A mezzogiorno poi, nel corso di una breve pausa con i secondi
contati, condivideva con i lavoratori pure il pranzo tanto per
controllare che non ci mettessero troppo tempo e riprendessero il lavoro
al più presto possibile. Ovviamente condividere il pranzo non significa
dividere il suo cibo con i braccianti
perché quando aprivano “ ‘e spise(1)”
ognuno
mangiava quel
che si portava da casa, soprattutto il padrone. D’altra parte a quei
tempi ‘a spisa dei braccianti era assai frugale: un
tozzo di pane, un pomodoro condito con un pizzico di sale, un pugno di
olive secche e, per i più fortunati, una fettina di lardo crudo che
mangiavano rassegnati
figuriamoci con quale gioia. C’erano quelli che non potevano
permettersi neanche queste “leccornìe” e nel tovagliolo di lino
annodato ai quattro vertici nascondevano una pietra per far vedere che
anche loro consumavano il pasto come i cristiani, anche se di nascosto,
lontani da occhi indiscreti. A questo punto il padrone imprecava contro
la moglie che gli aveva preparato la colazione: “Ma è possibile che
mia moglie mi prepari sempre le stesse cose? Pozzu fare ‘sta vita io,
tutti i jorni casucavallo e ova?” Ovviamente si guardava bene dal dire
ai uno di quei fortunati lavoratore “Te, piate ‘na fella ‘e
casucavallu e ‘sta frittata e damme ‘nu pomaroru e ‘na felluzza
‘e ‘stu salatu piatu ‘e ru granciu(2).”
Questi erano i padroni di una volta, non molto diversi da quelli
di oggi perché la razza padrona non cambia mai; schiavisti che, oltre a
sfruttare i lavoratori, li sfottevano pure. A volte, però, capitava che
qualche contadino dal cervello fino si prendesse comunque gioco di
questa malarazza.
Mi
raccontava mio suocero che una volta al suo paese c’era uno di questi
signori, forse un po’, ma solo un pochino meno canaglia di quello del
“casicavallu e ova” che addirittura “passava le spise(3)”

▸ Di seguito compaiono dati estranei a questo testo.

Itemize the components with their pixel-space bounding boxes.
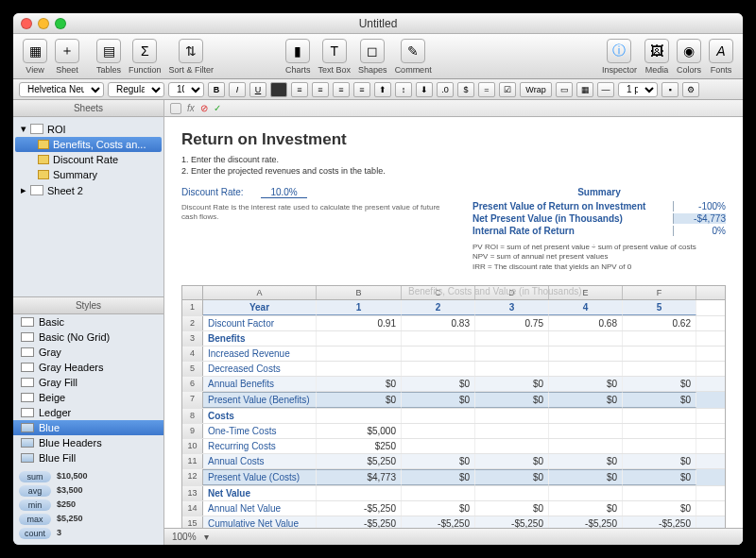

ai mietitori che nella calura di luglio falciavano il grano. Un giorno
mise in tavola del prosciutto salato affettato e un bel po’ di
cipolle.
Quando
i lavoratori stavano per iniziare a mangiare cominciò a tessere le lodi
alla cipolla, alla sua freschezza, al suo sapore, agli effetti benefici
sulla salute spingendosi ad affermare che lui la preferiva di gran lunga
al prosciutto che a suo dire era un cibo per i palati rozzi. Un ingenuo
bracciante, capita l’antifona, allungò rassegnato la mano per
afferrare una cipolla, ma un suo compagno gli assestò un colpo tremendo
sul polso con dorso della mano: “Lassa stare ‘a cipulla ca piaciari
allu patrune, sostumantu, manciate ‘u prisuttu!”